A FESTA ITALIANA MAIS TRADICIONAL DE SÃO PAULO



Que São Paulo é a cidade mais italiana do Brasil, disso ninguém duvida. Aliás, é a terceira cidade mais italiana do mundo (fora as da Itália, lógico), só perdendo para Nova York e Buenos Aires. Nenhuma outra cidade brasileira tem tantas cantinas, tantas pizzarias e tantos descendentes de italiano, os "porpetas", como eu costumo carinhosamente chamar. Estima-se que no só Estado de São Paulo há 6 milhões de porpetas (descendentes) e, entre eles, alguns italianos legítimos.

Segundo dados do jornal O Estado de S. Paulo, no início do século XX circulavam na cidade de São Paulo quatro jornais em italiano e acredita-se que houve um tempo em que o idioma mais falado aqui era o italiano.

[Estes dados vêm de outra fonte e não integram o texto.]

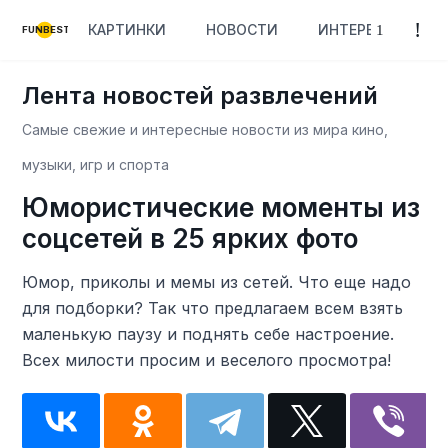
КАРТИНКИ
НОВОСТИ
ИНТЕРЕСНОЕ
FUNBEST
Лента новостей развлечений
Самые свежие и интересные новости из мира кино,
музыки, игр и спорта
Юмористические моменты из
соцсетей в 25 ярких фото
Юмор, приколы и мемы из сетей. Что еще надо
для подборки? Так что предлагаем всем взять
маленькую паузу и поднять себе настроение.
Всех милости просим и веселого просмотра!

Também, pudera, de 1870 a 1920, o Brasil recebeu cerca de 1,5 milhão de imigrantes italianos. Só para o Estado de São Paulo vieram 965 mil, ou seja, quase 70% do total.

Por isso aí e por tudo o mais, só aqui tem a Festa de Nossa Senhora da Achiropita, no Bixiga, o bairro mais porpeta da cidade, com barracas de comida italiana, vinho, muito Funiculi Funiculà rolando de fundo musical e muita, mas muuuuita gente mesmo. Fazendo o quê? Comendo, ora bolas!, como manda a boa e farta tradição italiana.

Eu, esta Lara que vos fala, como uma legítima porpeta e moradora desta cidade tão linda e múltipla, não poderia deixar de comparecer. Fui lá e comi a berinjela recheada que, na minha opinião, é a melhor iguaria da festa. Mas tem para todos os gostos: espaguete, polenta, pizza, fogazza e por aí vai.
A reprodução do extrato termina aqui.